[
https://issues.apache.org/jira/browse/PIG-3379?page=com.atlassian.jira.plugin.system.issuetabpanels:comment-tabpanel&focusedCommentId=13748184#comment-13748184
]
Daniel Dai commented on PIG-3379:
---------------------------------
Missing LODistinct in the posted logical plan. Should be:
{code}
|---EventsPerMinute: (Name: LOForEach Schema:
timeStamp#56:long,nbDevices#57:long,nbDevicesWatching#58:long)
| |
| (Name: LOGenerate[false,false,false] Schema:
timeStamp#56:long,nbDevices#57:long,nbDevicesWatching#58:long)ColumnPrune:InputUids=[50,
49]ColumnPrune:OutputUids=[58, 57, 56]
| | |
| | (Name: Multiply Type: long Uid: 56)
| | |
| | |---group:(Name: Project Type: long Uid: 49 Input: 0 Column:
(*))
| | |
| | |---(Name: Cast Type: long Uid: 54)
| | |
| | |---(Name: Constant Type: int Uid: 54)
| | |
| | (Name: UserFunc(org.apache.pig.builtin.BagSize) Type: long Uid:
57)
| | |
| | |---DistinctDevices:(Name: Project Type: bag Uid: 50 Input: 1
Column: (*))
| | |
| | (Name: UserFunc(org.apache.pig.builtin.BagSize) Type: long Uid:
58)
| | |
| | |---DistinctDevices:(Name: Project Type: bag Uid: 50 Input: 2
Column: (*))
| |
| |---(Name: LOInnerLoad[0] Schema: group#49:long)
| |
| |---DistinctDevices: (Name: LODistinct Schema:
deviceId#22:chararray)
| | |
| | |---1-3: (Name: LOForEach Schema: deviceId#22:chararray)
| | | |
| | | (Name: LOGenerate[false] Schema: deviceId#22:chararray)
| | | | |
| | | | deviceId:(Name: Project Type: chararray Uid: 22
Input: 0 Column: (*))
| | | |
| | | |---(Name: LOInnerLoad[1] Schema: deviceId#22:chararray)
| | |
| | |---Events: (Name: LOInnerLoad[1] Schema:
eventTime#21:long,deviceId#22:chararray,eventName#23:chararray)
{code}
The plan looks right.
Talked with [~xuefuz], the idea is to use projectedOperator instead of alias at
the time we convert alias to position.
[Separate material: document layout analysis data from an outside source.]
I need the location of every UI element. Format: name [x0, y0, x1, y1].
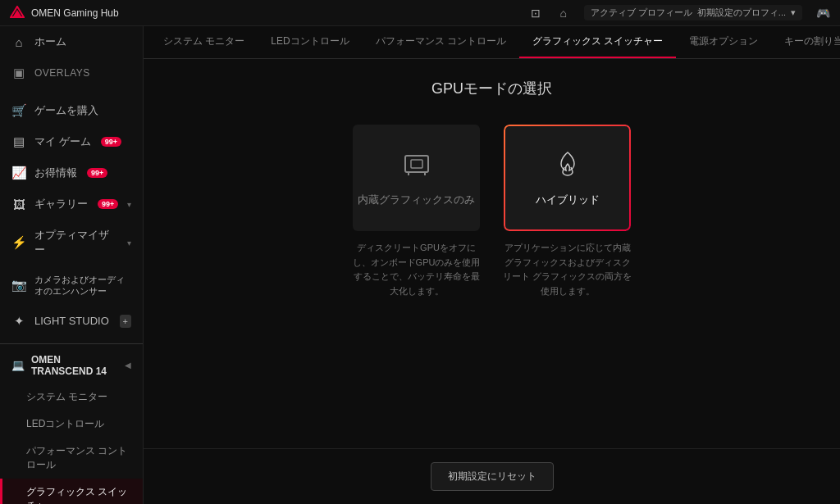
sub-performance-control-label: パフォーマンス コントロール	[26, 444, 131, 472]
gpu-card-hybrid-box[interactable]: ハイブリッド	[504, 125, 631, 231]
gpu-card-hybrid: ハイブリッド アプリケーションに応じて内蔵グラフィックスおよびディスクリート グ…	[502, 125, 633, 298]
optimizer-icon: ⚡	[11, 235, 26, 250]
hybrid-gpu-desc: アプリケーションに応じて内蔵グラフィックスおよびディスクリート グラフィックスの…	[502, 241, 633, 298]
sidebar-sub-performance-control[interactable]: パフォーマンス コントロール	[0, 438, 143, 479]
sidebar-gallery-label: ギャラリー	[34, 197, 88, 211]
hybrid-gpu-icon	[553, 149, 582, 184]
reset-button[interactable]: 初期設定にリセット	[431, 462, 554, 491]
app-title: OMEN Gaming Hub	[31, 7, 119, 19]
sub-system-monitor-label: システム モニター	[26, 390, 107, 404]
sidebar-overlays-header[interactable]: ▣ OVERLAYS	[0, 57, 143, 89]
games-icon: ▤	[11, 134, 26, 149]
sidebar-deals-label: お得情報	[34, 166, 77, 180]
page-content: GPUモードの選択 内蔵グラフィックスのみ	[144, 59, 840, 448]
sidebar-item-buy-games[interactable]: 🛒 ゲームを購入	[0, 95, 143, 126]
sidebar-sub-graphics-switcher[interactable]: グラフィックス スイッチャー	[0, 479, 143, 504]
title-bar-actions: ⊡ ⌂ アクティブ プロフィール 初期設定のプロフィ... ▾ 🎮	[528, 5, 830, 20]
gallery-chevron-icon: ▾	[127, 200, 131, 209]
sidebar-omen-section: 💻 OMEN TRANSCEND 14 ◀ システム モニター LEDコントロー…	[0, 343, 143, 504]
svg-rect-2	[405, 156, 428, 172]
optimizer-chevron-icon: ▾	[127, 238, 131, 247]
sidebar-item-my-games[interactable]: ▤ マイ ゲーム 99+	[0, 126, 143, 157]
sidebar-my-games-label: マイ ゲーム	[34, 134, 91, 149]
tab-system-monitor[interactable]: システム モニター	[150, 26, 258, 58]
content-area: システム モニター LEDコントロール パフォーマンス コントロール グラフィッ…	[144, 26, 840, 504]
active-profile-label: アクティブ プロフィール	[591, 7, 692, 19]
sidebar-item-camera-audio[interactable]: 📷 カメラおよびオーディオのエンハンサー	[0, 266, 143, 306]
sidebar-device-label: OMEN TRANSCEND 14	[31, 354, 118, 377]
title-bar: OMEN Gaming Hub ⊡ ⌂ アクティブ プロフィール 初期設定のプロ…	[0, 0, 840, 26]
integrated-gpu-desc: ディスクリートGPUをオフにし、オンボードGPUのみを使用することで、バッテリ寿…	[351, 241, 482, 298]
sidebar-item-home[interactable]: ⌂ ホーム	[0, 26, 143, 57]
sidebar-overlays-label: OVERLAYS	[34, 67, 90, 79]
camera-icon: 📷	[11, 278, 26, 293]
sidebar-item-deals[interactable]: 📈 お得情報 99+	[0, 157, 143, 188]
home-icon[interactable]: ⌂	[556, 6, 571, 20]
sidebar-buy-games-label: ゲームを購入	[34, 103, 98, 118]
monitor-icon[interactable]: ⊡	[528, 6, 543, 20]
tab-key-assign[interactable]: キーの割り当て	[771, 26, 840, 58]
app-logo	[10, 6, 25, 20]
integrated-gpu-label: 内蔵グラフィックスのみ	[358, 193, 475, 207]
sidebar-item-light-studio[interactable]: ✦ LIGHT STUDIO +	[0, 306, 143, 337]
profile-name: 初期設定のプロフィ...	[697, 7, 786, 19]
store-icon: 🛒	[11, 103, 26, 118]
tab-graphics-switcher[interactable]: グラフィックス スイッチャー	[519, 26, 676, 58]
sidebar-item-optimizer[interactable]: ⚡ オプティマイザー ▾	[0, 220, 143, 266]
sidebar-optimizer-label: オプティマイザー	[34, 228, 119, 257]
tab-performance-control[interactable]: パフォーマンス コントロール	[363, 26, 519, 58]
tab-power-option[interactable]: 電源オプション	[676, 26, 771, 58]
gallery-badge: 99+	[98, 199, 118, 209]
gpu-card-integrated: 内蔵グラフィックスのみ ディスクリートGPUをオフにし、オンボードGPUのみを使…	[351, 125, 482, 298]
chevron-down-icon: ▾	[791, 7, 796, 18]
light-studio-add-icon[interactable]: +	[120, 315, 131, 328]
tab-led-control[interactable]: LEDコントロール	[258, 26, 362, 58]
sub-led-control-label: LEDコントロール	[26, 417, 104, 431]
my-games-badge: 99+	[101, 137, 121, 147]
overlays-icon: ▣	[11, 66, 26, 80]
tab-bar: システム モニター LEDコントロール パフォーマンス コントロール グラフィッ…	[144, 26, 840, 59]
gpu-cards-container: 内蔵グラフィックスのみ ディスクリートGPUをオフにし、オンボードGPUのみを使…	[351, 125, 633, 298]
active-profile-dropdown[interactable]: アクティブ プロフィール 初期設定のプロフィ... ▾	[584, 5, 802, 20]
sidebar: ⌂ ホーム ▣ OVERLAYS 🛒 ゲームを購入 ▤ マイ ゲーム 99+ 📈…	[0, 26, 144, 504]
controller-icon[interactable]: 🎮	[815, 6, 830, 20]
gallery-icon: 🖼	[11, 198, 26, 211]
deals-icon: 📈	[11, 166, 26, 180]
sidebar-light-studio-label: LIGHT STUDIO	[34, 315, 109, 327]
home-sidebar-icon: ⌂	[11, 35, 26, 49]
integrated-gpu-icon	[402, 149, 431, 184]
sub-graphics-switcher-label: グラフィックス スイッチャー	[26, 485, 131, 504]
gpu-card-integrated-box[interactable]: 内蔵グラフィックスのみ	[353, 125, 480, 231]
sidebar-device-header[interactable]: 💻 OMEN TRANSCEND 14 ◀	[0, 347, 143, 384]
sidebar-home-label: ホーム	[34, 34, 66, 49]
sidebar-camera-label: カメラおよびオーディオのエンハンサー	[34, 274, 131, 297]
svg-rect-5	[411, 160, 422, 168]
sidebar-sub-led-control[interactable]: LEDコントロール	[0, 411, 143, 438]
sidebar-sub-system-monitor[interactable]: システム モニター	[0, 384, 143, 411]
sidebar-item-gallery[interactable]: 🖼 ギャラリー 99+ ▾	[0, 188, 143, 220]
hybrid-gpu-label: ハイブリッド	[536, 193, 600, 207]
deals-badge: 99+	[87, 168, 107, 178]
light-studio-icon: ✦	[11, 314, 26, 329]
main-layout: ⌂ ホーム ▣ OVERLAYS 🛒 ゲームを購入 ▤ マイ ゲーム 99+ 📈…	[0, 26, 840, 504]
laptop-icon: 💻	[11, 359, 25, 371]
page-title: GPUモードの選択	[431, 79, 552, 98]
device-chevron-icon: ◀	[125, 361, 131, 370]
footer-bar: 初期設定にリセット	[144, 448, 840, 504]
The newly introduced projectedOperator
is only used in alias translation. After that, input# and col# will be use as
the coordinates of ProjectExpression. Patch looks good. I will commit it once
tests pass.
> Alias reuse in nested foreach causes PIG script to fail
> -------------------------------------------------------
>
> Key: PIG-3379
> URL: https://issues.apache.org/jira/browse/PIG-3379
> Project: Pig
> Issue Type: Bug
> Components: impl
> Affects Versions: 0.11.1
> Reporter: Xuefu Zhang
> Assignee: Xuefu Zhang
> Attachments: PIG-3379-draft.patch, PIG-3379.patch
>
>
> The following script fails:
> {code:title=temp.pig}
> Events = LOAD 'x' AS (eventTime:long, deviceId:chararray,
> eventName:chararray);
> Events = FOREACH Events GENERATE eventTime, deviceId, eventName;
> EventsPerMinute = GROUP Events BY (eventTime / 60000);
> EventsPerMinute = FOREACH EventsPerMinute {
> DistinctDevices = DISTINCT Events.deviceId;
> nbDevices = SIZE(DistinctDevices);
> DistinctDevices = FILTER Events BY eventName == 'xuaHeartBeat';
> nbDevicesWatching = SIZE(DistinctDevices);
> GENERATE $0*60000 as timeStamp, nbDevices as nbDevices, nbDevicesWatching
> as nbDevicesWatching;
> }
> EventsPerMinute = FILTER EventsPerMinute BY timeStamp >= 0 AND timeStamp <
> 100000;
> A = FOREACH EventsPerMinute GENERATE timeStamp;
> describe A;
> {code}
> With the error:
> {code}
> 2013-07-16 11:31:20,450 [main] ERROR org.apache.pig.tools.grunt.Grunt - ERROR
> 1025:
> <file /home/xzhang/Documents/temp.pig, line 14, column 37> Invalid field
> projection. Projected field [timeStamp] does not exist in schema:
> deviceId:chararray.
> {code}
> Using distinct alias name for the 2nd "DistinctDevices" fixes the problem. As
> an observation, removing the last filter statement also fixes the problem.
--
This message is automatically generated by JIRA.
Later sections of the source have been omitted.